Gain de l'enfant albinos : achever le rituel du Roi Sorcier. Gain de l'enfant sans mère : tuer l'enfant albinos et empêcher toute réincarnation future du Roi Sorcier et de son rituel. Je parviens à miser 4 points (je jette mon bras dans le feu, je jette la robe dans le feu, je me jette moi-même dans le feu, et j'annonce, profitant que je contrôle le décor et les figurants, j'annonce aussi que le père de l'enfant sans mère se rue vers lui avec un couteau). Fabrice manque d'idées pour décrire ce qu'il fait, et ne récolte que deux points à miser. Je pense qu'il aurait voulu pouvoir miser davantage au vu de l'enjeu. Une règle le lui aurait permis, que j'ai oublié d'énoncer : il aurait pu me demander plus de détails sur mes actions ou celles du décor et des figurants, et glaner de nouveaux points et décrivant ces réactions à celle-ci, ce qui aurait contribué à la richesse de description de cette scène climatique.
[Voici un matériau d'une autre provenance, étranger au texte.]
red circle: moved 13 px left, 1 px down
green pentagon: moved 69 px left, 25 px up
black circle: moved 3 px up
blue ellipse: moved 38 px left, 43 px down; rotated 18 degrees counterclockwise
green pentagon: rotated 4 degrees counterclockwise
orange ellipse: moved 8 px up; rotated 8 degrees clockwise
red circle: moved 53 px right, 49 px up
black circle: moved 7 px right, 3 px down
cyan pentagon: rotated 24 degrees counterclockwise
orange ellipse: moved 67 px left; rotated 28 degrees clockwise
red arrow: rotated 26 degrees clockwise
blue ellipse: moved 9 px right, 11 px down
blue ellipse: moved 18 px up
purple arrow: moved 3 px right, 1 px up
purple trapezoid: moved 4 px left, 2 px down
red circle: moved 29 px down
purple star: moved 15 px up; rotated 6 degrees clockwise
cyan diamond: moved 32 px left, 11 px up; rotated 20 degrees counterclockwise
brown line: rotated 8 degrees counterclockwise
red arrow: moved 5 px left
A deux contre quatre, même en position d'attaquant sur le duel, ces chances étaient faibles de l'emporter, et c'est effectivement moi qui ai eu le dessus.
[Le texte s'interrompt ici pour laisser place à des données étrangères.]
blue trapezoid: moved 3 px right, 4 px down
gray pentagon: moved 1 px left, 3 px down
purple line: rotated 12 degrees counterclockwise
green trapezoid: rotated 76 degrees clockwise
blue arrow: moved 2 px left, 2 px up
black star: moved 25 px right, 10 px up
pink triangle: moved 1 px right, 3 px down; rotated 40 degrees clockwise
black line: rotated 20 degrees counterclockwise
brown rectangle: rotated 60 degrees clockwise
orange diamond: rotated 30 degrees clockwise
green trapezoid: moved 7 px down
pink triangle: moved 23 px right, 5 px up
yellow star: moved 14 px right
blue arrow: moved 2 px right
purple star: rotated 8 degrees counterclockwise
Commentaires sur les règles :

Fabrice se demande si l'accumulation de détails pour obtenir un gros score de mise n'est pas une porte ouverte au power gaming ou au gonzo. Je ne crois pas. Le power gaming est équilibré par le risque accru d'obtenir un gros sacrifice : on continue donc de faire des mises faibles quand le gain n'est pas élevé. Quant au gonzo, je crois que ce style de jeu vient d'une surenchère cumulée avec le fait qu'on ignore ce qui a été dit avant (par exemple : je me fais trancher un bras dans le tour précédent, je décrète qu'il repousse dans ce tour-ci). Or, dans a capella toute narration qui ignore ce qui a été dit avant ne peut rapporter de mise. Je crois au contraire que toute mise supplémentaire enrichit le jeu. Quand je demande aux autres joueurs ce que font les autres personnages, le décor et les figurants, dans le but de décrire ma réaction et d'obtenir des mises supplémentaires, en fait je suis en train de jouer, je suis même en train de détailler ce qui se passe pendant le conflit, chose qui pouvait être passée sous silence dans Inflorenza classique.

Re: [Inflorenza] Eteindre le Soleil

Message Publié : 17 Mars 2015, 18:18
par Romaric Briand
Éteindre le Soleil, tu peux toujours rêver.